Event-related material
Records concerning identifiable incidents, actions, policies, decisions, changes, or conditions affecting people, communities, schools, sites, or environments.
The Center works through documentation, classification, careful handling, and selected public reporting within defined limits.
This page outlines the Center’s public methodological logic: what kinds of material fall within scope, how records may be classified, and why submission, review, retention, and publication remain distinct.
The Center’s documentation scope includes Indigenous rights, language and education, land and resource impacts, environmental harm, cultural destruction, procedural exclusion, and related human rights concerns.
Records concerning identifiable incidents, actions, policies, decisions, changes, or conditions affecting people, communities, schools, sites, or environments.

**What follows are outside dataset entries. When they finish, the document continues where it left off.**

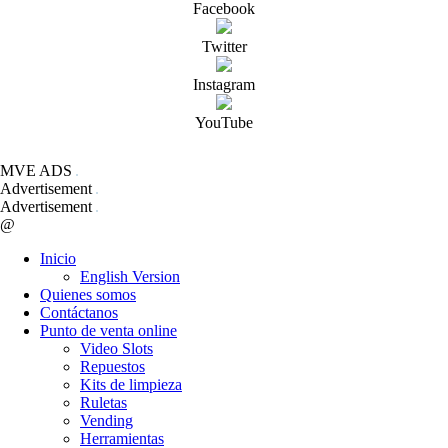
Facebook
Twitter
Instagram
YouTube
MVE ADS
Advertisement
Advertisement
@
Inicio
English Version
Quienes somos
Contáctanos
Punto de venta online
Video Slots
Repuestos
Kits de limpieza
Ruletas
Vending
Herramientas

Records that indicate repeated practices, recurring pressure, or broader structural conditions over time or across multiple places.
Supporting background such as notices, maps, school records, correspondence, local materials, or contextual documents that help interpretation.
Classification helps distinguish between different types of records: specific events, recurring patterns, contextual support, sensitive material, and public-facing outputs prepared for broader use.
Without classification, a documentation platform quickly loses clarity and becomes difficult to use responsibly.
The Center distinguishes between public material, internal material, restricted material, and material unsuitable for open release at a given time.
This distinction exists for reasons of safety, privacy, context, uncertainty, and documentary discipline.
Public reports, archive pages, and summaries are selected outputs. They do not necessarily reflect the full body of material received, retained, or reviewed.
Publication is one possible outcome of documentation work, not its only purpose.
This page does not claim that all records can be verified in the same way or reduced to a single formula. It offers a public explanation of method, boundary, and handling logic.
Its aim is public clarity rather than total procedural detail.